If, however, the company needs a local office and will therefore have local income, the jurisdiction to choose is Barbados.  If, for example, it has an office in Barbados and carries on business there, it may do so as a trustee.  The trust may provide for the business income to be payable to an Exempt Trust. The payments to the Exempt Trust are deductible in computing the profits of the business trust for tax purposes, and the effect of this can be to reduce the taxable profit of the business trust to a trifling amount.  The payment is not taxable in the hands of the Exempt Trust, because the Barbados Exempt Trust, unlike its opposite number in Cyprus and elsewhere, is exempt from tax on all income, regardless of its source.  One has to remember that shares in all UK-incorporated companies – whether they are resident or not – are liable to UK inheritance tax, and it may be desirable for the UK company to have a parent company, incorporated elsewhere.

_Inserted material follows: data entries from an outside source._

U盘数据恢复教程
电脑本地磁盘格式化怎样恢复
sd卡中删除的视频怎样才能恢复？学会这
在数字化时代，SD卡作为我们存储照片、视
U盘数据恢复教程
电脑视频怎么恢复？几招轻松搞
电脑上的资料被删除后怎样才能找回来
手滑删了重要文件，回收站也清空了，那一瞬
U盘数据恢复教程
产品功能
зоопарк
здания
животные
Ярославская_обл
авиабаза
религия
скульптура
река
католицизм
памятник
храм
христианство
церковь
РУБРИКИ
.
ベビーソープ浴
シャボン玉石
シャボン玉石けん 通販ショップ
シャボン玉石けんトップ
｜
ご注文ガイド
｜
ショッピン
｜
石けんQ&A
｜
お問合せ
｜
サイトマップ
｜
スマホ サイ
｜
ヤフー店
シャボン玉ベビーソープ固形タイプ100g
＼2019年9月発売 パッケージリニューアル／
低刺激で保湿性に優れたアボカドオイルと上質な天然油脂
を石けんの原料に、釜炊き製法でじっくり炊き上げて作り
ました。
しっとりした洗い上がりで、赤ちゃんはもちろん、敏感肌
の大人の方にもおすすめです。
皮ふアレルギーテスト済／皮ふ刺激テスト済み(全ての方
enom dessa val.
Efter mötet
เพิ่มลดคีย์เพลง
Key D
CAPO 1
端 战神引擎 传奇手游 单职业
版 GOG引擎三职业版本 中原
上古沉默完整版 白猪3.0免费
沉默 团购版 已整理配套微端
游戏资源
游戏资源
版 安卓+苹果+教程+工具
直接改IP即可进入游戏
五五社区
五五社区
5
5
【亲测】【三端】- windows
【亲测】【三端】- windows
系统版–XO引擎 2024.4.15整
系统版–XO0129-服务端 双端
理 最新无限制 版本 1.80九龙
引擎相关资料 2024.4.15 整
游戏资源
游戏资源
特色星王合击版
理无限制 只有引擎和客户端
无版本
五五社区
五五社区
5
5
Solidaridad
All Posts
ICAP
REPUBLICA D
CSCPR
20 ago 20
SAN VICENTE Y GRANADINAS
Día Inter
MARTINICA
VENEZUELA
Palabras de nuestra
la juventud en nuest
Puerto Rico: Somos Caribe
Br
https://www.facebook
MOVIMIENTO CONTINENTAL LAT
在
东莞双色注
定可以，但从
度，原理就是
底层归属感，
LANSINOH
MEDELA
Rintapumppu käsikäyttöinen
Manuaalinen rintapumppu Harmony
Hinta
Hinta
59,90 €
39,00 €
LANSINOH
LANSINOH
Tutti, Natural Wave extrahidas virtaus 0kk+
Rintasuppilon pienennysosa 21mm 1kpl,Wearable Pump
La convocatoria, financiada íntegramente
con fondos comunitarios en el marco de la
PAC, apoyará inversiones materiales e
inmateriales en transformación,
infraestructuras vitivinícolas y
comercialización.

If tax rates in Singapore, Mauritius and so on are so much more favourable, why doesn’t the non-resident simply forget about the United Kingdom and incorporate in one of those places? The answer is something I think comes under the heading of “cosmetics”, and concerns the image of the United Kingdom as a high-tax country.  Our tax rates may not be quite so high as people imagine, and our level of tax morality may not be quite so high as we pretend, but we are on nobody’s blacklist, and did not feature in the harmful competition list of the OECD.  A company incorporated in an offshore jurisdiction is a red light to tax inspectors in most countries – notoriously in Spain.  But if a UK entity figures in a transaction, that does not carry any suggestion of avoidance of tax.

Milton Grundy was born and brought up in St. Helens, Lancashire (now Merseyside); at Sedbergh School, he learned to play Rugby football and the piano - and acquired some well-pronounced French, German and Italian (not all of which he remembers); he emerged from military service in the Middle East with presentable basic modern Hebrew and quite unpresentable soldier's Arabic; he studied at Cambridge under F.R. Leavis; he taught in the preparatory department of RADA while he passed his Bar exams; he was called in 1954; he first practised in the chambers of Sir John Foster, and in 1965 he founded Gray’s Inn Tax Chambers.

He has always maintained a foothold in the world of the arts. He is author of Venice: an Anthology Guide and co-author of Mediterranean Vernacular, and he is chairman of the Warwick Arts Trust.

He has written books on tax - most recently, his Six Fiscal Fables (ITPA 2010). His interest, and his practice lie in the tax aspects of cross-border transactions and the planning opportunities they offer. He does not appear in Court, but he does chair (and very occasionally speaks at) meetings of the International Tax Planning Association, of which he is President.

Two of his former pupils are members of the chambers, (one having gone on to higher things).